**Data to process:**
_ _ _ _
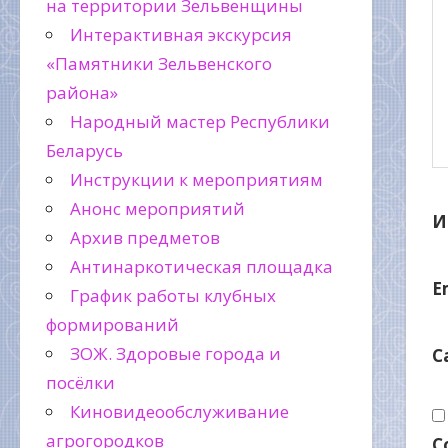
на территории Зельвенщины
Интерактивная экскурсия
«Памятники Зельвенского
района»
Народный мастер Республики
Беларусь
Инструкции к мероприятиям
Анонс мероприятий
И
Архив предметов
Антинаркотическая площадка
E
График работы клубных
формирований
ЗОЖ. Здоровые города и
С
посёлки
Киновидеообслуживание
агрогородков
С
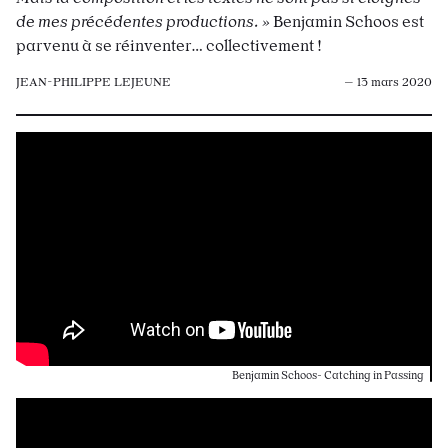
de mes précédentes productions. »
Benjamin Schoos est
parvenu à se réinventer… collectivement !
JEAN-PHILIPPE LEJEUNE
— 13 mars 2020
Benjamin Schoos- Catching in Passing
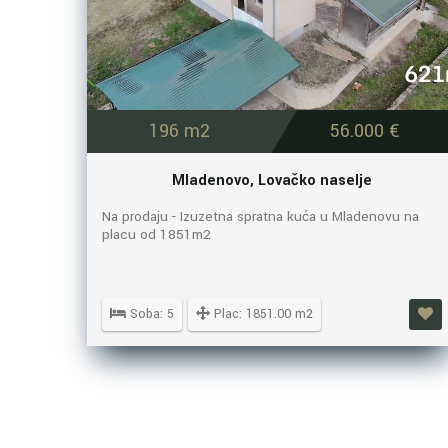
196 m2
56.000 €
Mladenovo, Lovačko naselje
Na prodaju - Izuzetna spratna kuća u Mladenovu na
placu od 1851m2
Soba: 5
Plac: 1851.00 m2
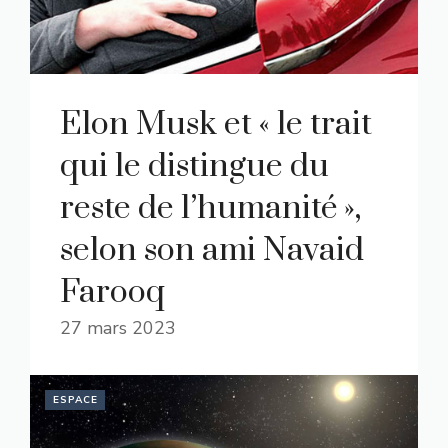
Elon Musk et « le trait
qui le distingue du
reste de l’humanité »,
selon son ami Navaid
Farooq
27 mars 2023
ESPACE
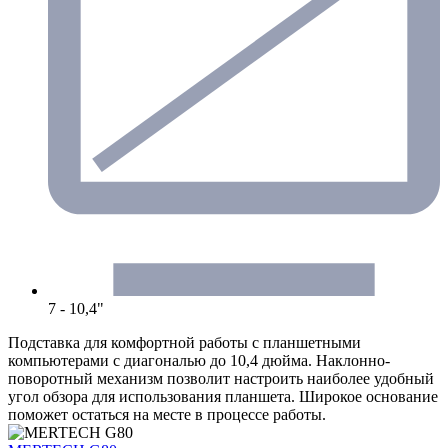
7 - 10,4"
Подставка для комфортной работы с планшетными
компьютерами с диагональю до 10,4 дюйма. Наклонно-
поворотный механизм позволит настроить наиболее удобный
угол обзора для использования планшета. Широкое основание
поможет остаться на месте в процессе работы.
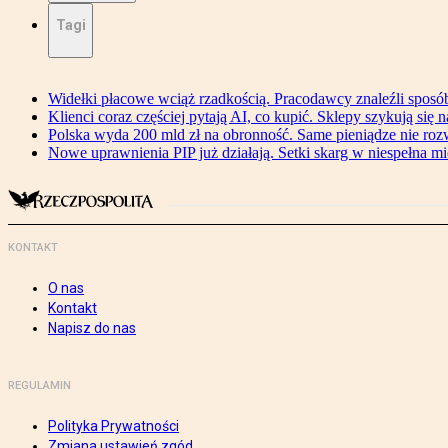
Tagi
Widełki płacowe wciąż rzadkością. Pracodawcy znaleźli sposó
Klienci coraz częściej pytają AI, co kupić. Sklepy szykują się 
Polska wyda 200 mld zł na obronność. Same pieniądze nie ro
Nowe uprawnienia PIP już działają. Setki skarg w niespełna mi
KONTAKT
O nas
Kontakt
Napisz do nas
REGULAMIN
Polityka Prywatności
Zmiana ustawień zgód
_ _ _ _
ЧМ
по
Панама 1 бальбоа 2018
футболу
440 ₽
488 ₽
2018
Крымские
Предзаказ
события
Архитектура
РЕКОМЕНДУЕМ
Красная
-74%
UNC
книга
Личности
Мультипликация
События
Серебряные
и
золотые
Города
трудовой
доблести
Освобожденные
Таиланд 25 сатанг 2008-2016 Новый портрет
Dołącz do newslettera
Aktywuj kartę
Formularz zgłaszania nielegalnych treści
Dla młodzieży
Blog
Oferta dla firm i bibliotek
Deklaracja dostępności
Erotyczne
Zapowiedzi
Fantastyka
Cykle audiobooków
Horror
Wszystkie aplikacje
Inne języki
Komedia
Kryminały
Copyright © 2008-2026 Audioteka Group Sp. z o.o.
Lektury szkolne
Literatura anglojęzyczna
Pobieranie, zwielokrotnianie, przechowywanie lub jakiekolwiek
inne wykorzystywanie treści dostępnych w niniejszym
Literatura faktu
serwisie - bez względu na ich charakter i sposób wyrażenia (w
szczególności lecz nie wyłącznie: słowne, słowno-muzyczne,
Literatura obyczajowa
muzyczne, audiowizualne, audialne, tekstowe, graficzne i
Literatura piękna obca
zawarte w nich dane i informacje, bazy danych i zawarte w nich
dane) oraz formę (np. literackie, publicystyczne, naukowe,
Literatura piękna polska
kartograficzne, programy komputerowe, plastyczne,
_ _ _ _
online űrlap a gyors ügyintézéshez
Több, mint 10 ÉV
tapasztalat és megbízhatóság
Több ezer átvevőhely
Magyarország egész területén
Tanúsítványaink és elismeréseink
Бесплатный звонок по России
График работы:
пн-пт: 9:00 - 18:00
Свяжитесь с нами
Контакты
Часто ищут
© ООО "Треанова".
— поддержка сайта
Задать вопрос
_ _ _ _
**Exercise description:**
Whenever a line in the records above contains the string "Benjamin", copy that line.

**Exercise result:**
Benjamin Schoos est
Benjamin Schoos- Catching in Passing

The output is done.